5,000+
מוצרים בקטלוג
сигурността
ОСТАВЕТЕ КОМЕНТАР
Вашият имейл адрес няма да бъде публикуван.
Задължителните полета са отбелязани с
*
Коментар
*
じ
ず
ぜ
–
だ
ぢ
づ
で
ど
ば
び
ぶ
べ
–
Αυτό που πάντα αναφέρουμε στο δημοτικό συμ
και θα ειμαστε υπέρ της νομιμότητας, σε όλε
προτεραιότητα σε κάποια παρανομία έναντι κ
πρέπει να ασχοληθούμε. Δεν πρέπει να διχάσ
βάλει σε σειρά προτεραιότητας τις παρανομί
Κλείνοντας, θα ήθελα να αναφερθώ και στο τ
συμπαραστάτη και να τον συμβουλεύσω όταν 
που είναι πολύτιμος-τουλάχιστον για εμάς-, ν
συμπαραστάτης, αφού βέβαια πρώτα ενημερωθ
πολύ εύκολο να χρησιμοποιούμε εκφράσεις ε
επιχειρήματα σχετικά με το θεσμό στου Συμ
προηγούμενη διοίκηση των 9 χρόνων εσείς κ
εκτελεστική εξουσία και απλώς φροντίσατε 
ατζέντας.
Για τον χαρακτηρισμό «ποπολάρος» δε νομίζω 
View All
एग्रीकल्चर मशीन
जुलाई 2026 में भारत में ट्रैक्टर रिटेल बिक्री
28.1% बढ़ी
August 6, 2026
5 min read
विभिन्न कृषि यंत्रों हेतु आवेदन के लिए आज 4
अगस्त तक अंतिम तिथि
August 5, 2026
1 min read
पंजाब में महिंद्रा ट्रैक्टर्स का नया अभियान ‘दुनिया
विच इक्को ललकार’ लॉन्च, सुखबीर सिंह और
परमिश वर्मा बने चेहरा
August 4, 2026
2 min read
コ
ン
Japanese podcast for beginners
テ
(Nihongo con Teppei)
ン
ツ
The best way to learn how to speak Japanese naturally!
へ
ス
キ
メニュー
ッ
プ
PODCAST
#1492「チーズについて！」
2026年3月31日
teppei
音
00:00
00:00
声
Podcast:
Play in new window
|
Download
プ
===
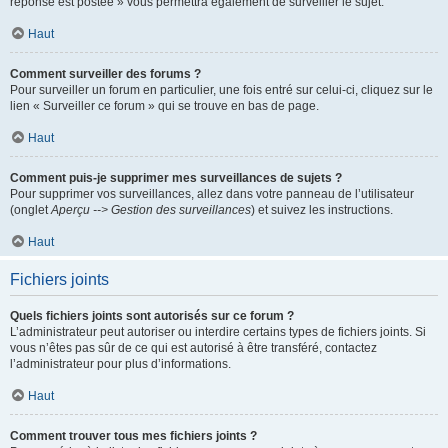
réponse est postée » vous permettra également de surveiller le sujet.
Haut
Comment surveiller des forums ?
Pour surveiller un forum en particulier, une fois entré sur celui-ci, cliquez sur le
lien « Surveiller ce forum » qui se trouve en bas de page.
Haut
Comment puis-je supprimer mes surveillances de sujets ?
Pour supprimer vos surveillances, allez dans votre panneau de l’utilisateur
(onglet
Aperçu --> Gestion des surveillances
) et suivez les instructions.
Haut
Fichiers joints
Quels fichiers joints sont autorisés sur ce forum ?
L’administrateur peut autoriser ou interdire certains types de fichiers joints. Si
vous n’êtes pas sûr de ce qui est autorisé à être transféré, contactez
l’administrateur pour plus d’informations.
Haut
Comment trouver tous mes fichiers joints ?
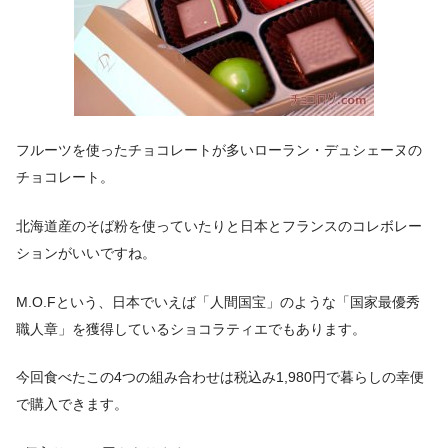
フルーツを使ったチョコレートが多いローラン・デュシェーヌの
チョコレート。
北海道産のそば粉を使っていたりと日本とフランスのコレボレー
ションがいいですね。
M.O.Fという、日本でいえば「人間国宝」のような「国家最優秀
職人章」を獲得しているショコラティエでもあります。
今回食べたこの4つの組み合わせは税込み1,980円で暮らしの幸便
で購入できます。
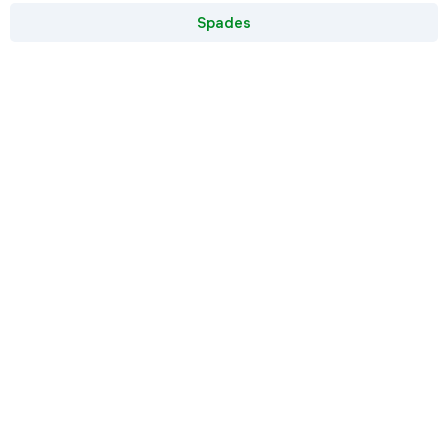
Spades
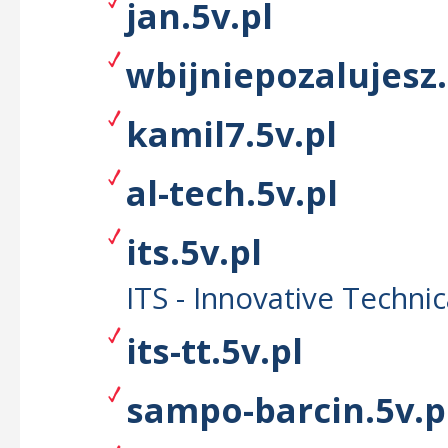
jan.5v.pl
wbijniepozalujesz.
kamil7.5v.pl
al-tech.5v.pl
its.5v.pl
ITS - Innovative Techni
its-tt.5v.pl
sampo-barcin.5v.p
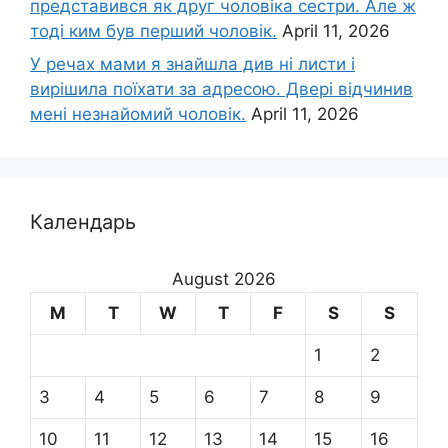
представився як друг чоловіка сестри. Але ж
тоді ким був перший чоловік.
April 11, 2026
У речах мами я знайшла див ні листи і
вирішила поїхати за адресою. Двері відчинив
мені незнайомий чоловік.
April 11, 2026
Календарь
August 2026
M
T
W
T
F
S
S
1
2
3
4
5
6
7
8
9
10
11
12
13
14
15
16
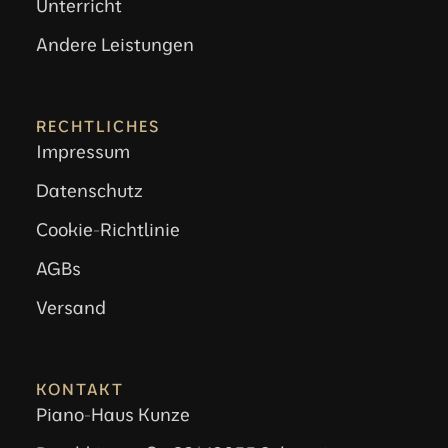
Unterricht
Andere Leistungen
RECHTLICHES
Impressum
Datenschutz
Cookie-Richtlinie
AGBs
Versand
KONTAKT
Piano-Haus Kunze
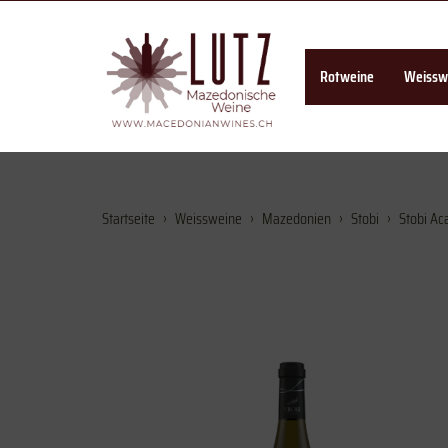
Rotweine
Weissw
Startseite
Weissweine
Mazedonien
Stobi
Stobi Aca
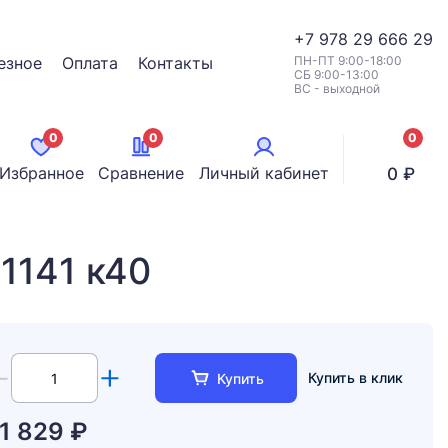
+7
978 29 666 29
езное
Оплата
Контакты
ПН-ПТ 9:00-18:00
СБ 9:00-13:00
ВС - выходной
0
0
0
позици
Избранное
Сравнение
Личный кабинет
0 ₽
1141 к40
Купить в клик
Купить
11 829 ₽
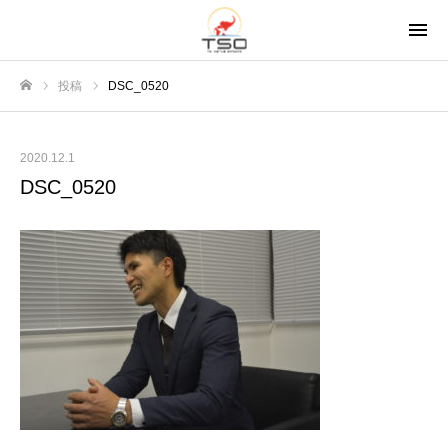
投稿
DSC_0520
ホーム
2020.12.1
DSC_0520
===
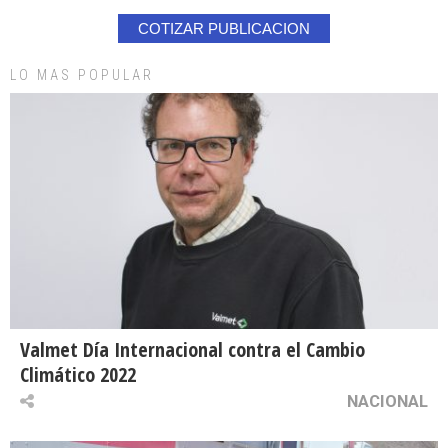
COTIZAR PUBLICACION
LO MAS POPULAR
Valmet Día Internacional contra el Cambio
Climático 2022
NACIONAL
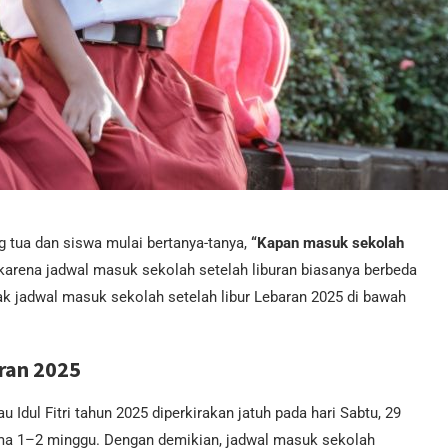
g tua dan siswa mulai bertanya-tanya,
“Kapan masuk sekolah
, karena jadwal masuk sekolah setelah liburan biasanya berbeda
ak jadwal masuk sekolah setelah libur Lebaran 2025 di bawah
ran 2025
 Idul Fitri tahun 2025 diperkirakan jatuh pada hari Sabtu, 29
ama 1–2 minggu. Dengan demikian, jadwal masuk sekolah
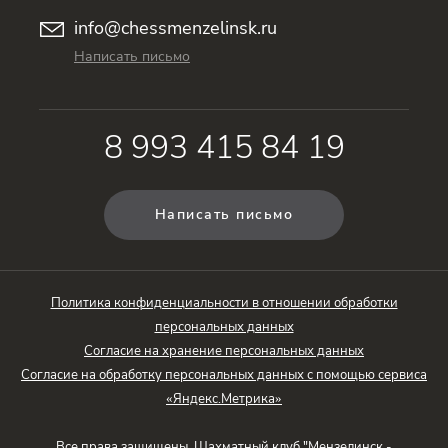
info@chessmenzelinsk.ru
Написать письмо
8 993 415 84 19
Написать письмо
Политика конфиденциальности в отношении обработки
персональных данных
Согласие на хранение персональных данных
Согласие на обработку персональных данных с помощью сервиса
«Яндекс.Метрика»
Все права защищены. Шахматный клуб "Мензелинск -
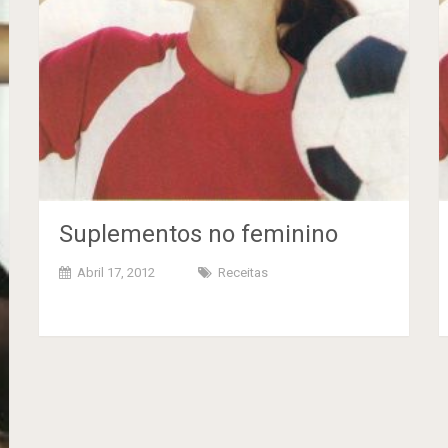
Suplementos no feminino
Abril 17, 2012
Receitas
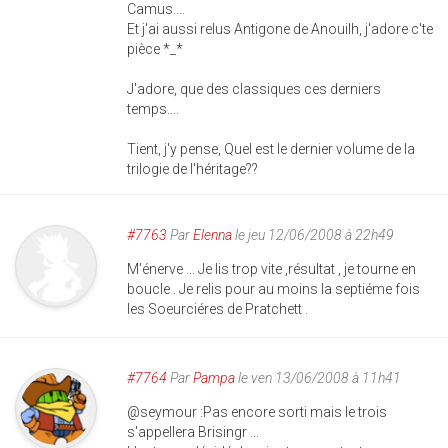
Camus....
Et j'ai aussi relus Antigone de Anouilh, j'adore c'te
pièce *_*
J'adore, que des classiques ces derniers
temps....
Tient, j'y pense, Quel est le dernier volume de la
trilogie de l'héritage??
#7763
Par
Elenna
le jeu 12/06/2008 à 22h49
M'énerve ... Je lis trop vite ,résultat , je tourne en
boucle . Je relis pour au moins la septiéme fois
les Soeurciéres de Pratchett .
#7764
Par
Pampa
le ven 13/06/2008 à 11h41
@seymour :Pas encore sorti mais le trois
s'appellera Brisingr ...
===
*Activity:*
A bare number is expected: how many lines above contain the word "adore"?

*Your solution:*
2